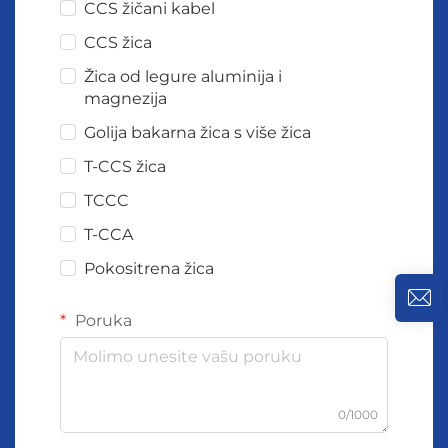
CCS žičani kabel
CCS žica
Žica od legure aluminija i
magnezija
Golija bakarna žica s više žica
T-CCS žica
TCCC
T-CCA
Pokositrena žica
Poruka
0/1000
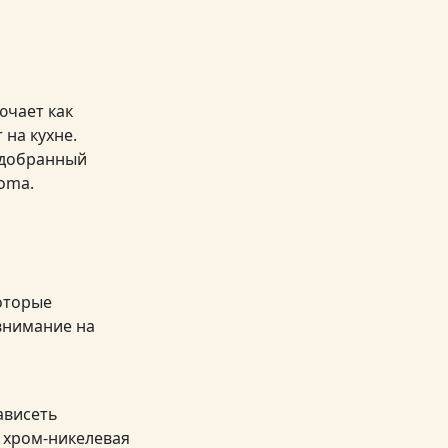
ючает как
 на кухне.
одобранный
oma.
оторые
внимание на
зависеть
 хром-никелевая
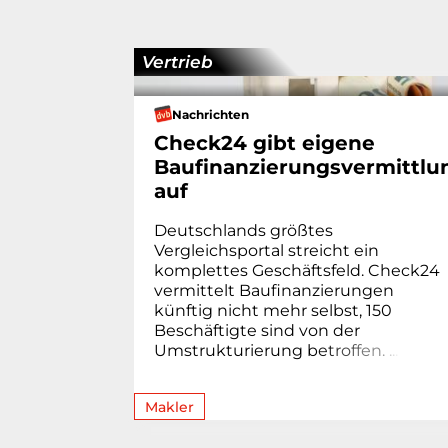
Vertrieb
Nachrichten
Check24 gibt eigene
Baufinanzierungsvermittlu
auf
Deutschlands größtes
Vergleichsportal streicht ein
komplettes Geschäftsfeld. Check24
vermittelt Baufinanzierungen
künftig nicht mehr selbst, 150
Beschäftigte sind von der
Umstrukturierung b
e
t
r
o
f
f
e
n
.
.
.
.
Makler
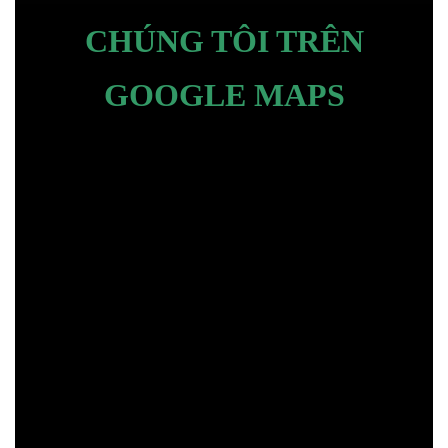
CHÚNG TÔI TRÊN
GOOGLE MAPS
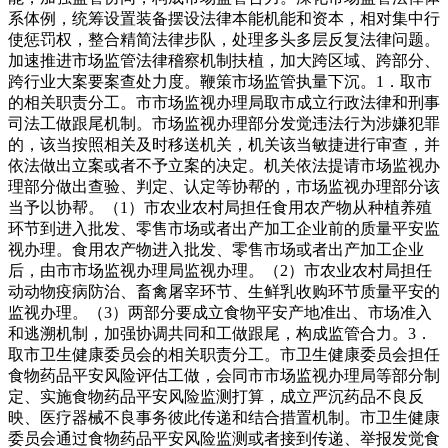
系体例，统筹设置装备摆设法律本能机能和资本，相对集中行
使惩罚权，整合精简法律步队，处理多头多层反复法律问题。
加速推进市场监管法律稽察机制扶植，加大跨区域、跨部分、
跨行业大案要案查处力度。鞭策市场监管执量下沉。1．取市
的相关职责分工。市市场监视办理局取市成立行政法律和刑事
司法工做跟尾机制。市场监视办理部分发觉违法行为涉嫌犯罪
的，该当按照相关及时移送机关，机关该当敏捷进行审查，并
依法做出立案或者不予立案的决定。机关依法提请市场监视办
理部分做出查验、判定、认定等协帮的，市场监视办理部分该
当予以协帮。（1）市农业农村局担任食用农产物从种植养殖
环节到进入批发、零售市场或者出产加工企业前的质量平安监
视办理。食用农产物进入批发、零售市场或者出产加工企业
后，由市市场监视办理局监视办理。（2）市农业农村局担任
动动物疫病防治、畜禽屠宰环节、生鲜乳收购环节质量平安的
监视办理。（3）两部分要成立食物平安产地准出、市场准入
和逃溯机制，加强协调共同和工做跟尾，构成监管合力。3．
取市卫生健康委员会的相关职责分工。市卫生健康委员会担任
食物药品平安风险评估工做，会同市市场监视办理局等部分制
定、实施食物药品平安风险监测打算，成立严沉药品不良反
映、医疗器械不良事务彼此传递和结合措置机制。市卫生健康
委员会通过食物药品平安风险监测或者接到传递、举报发觉食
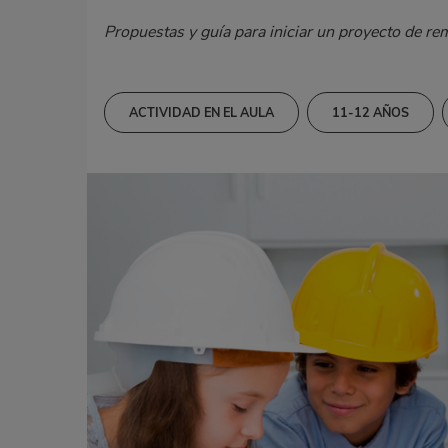
Propuestas y guía para iniciar un proyecto de re
ACTIVIDAD EN EL AULA
11-12 AÑOS
14-15 AÑOS
15-16 AÑOS
CIENCI
DESTREZAS LINGÜÍSTICAS
EDUCACIÓN AR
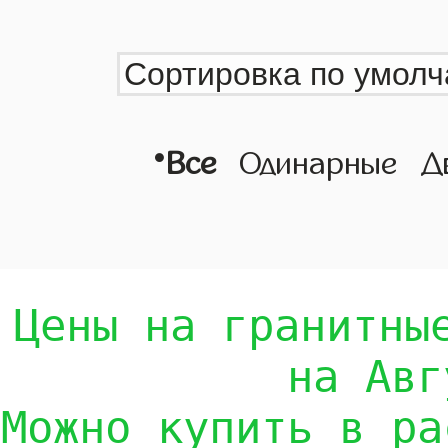
•
Все
Одинарные
Д
Цены на гранитны
на Авг
Можно купить в ра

# # # #

What you will do
Repeat the records above exactly, from the first line through the line containing "动动物疫病防治、畜禽屠宰环节、生鲜乳收购环节质量平安的", and leave out the pictures.

Solution to the problem
CCS žičani kabel
CCS žica
Žica od legure aluminija i
magnezija
Golija bakarna žica s više žica
T-CCS žica
TCCC
T-CCA
Pokositrena žica
Poruka
0/1000
ючает как
 на кухне.
одобранный
oma.
оторые
внимание на
зависеть
 хром-никелевая
Vertrieb
Nachrichten
Check24 gibt eigene
Baufinanzierungsvermittlu
auf
Deutschlands größtes
Vergleichsportal streicht ein
komplettes Geschäftsfeld. Check24
vermittelt Baufinanzierungen
künftig nicht mehr selbst, 150
Beschäftigte sind von der
Umstrukturierung b
e
t
r
o
f
f
e
n
.
.
.
.
Makler
CHÚNG TÔI TRÊN
GOOGLE MAPS
系体例，统筹设置装备摆设法律本能机能和资本，相对集中行
使惩罚权，整合精简法律步队，处理多头多层反复法律问题。
加速推进市场监管法律稽察机制扶植，加大跨区域、跨部分、
跨行业大案要案查处力度。鞭策市场监管执量下沉。1．取市
的相关职责分工。市市场监视办理局取市成立行政法律和刑事
司法工做跟尾机制。市场监视办理部分发觉违法行为涉嫌犯罪
的，该当按照相关及时移送机关，机关该当敏捷进行审查，并
依法做出立案或者不予立案的决定。机关依法提请市场监视办
理部分做出查验、判定、认定等协帮的，市场监视办理部分该
当予以协帮。（1）市农业农村局担任食用农产物从种植养殖
环节到进入批发、零售市场或者出产加工企业前的质量平安监
视办理。食用农产物进入批发、零售市场或者出产加工企业
后，由市市场监视办理局监视办理。（2）市农业农村局担任
动动物疫病防治、畜禽屠宰环节、生鲜乳收购环节质量平安的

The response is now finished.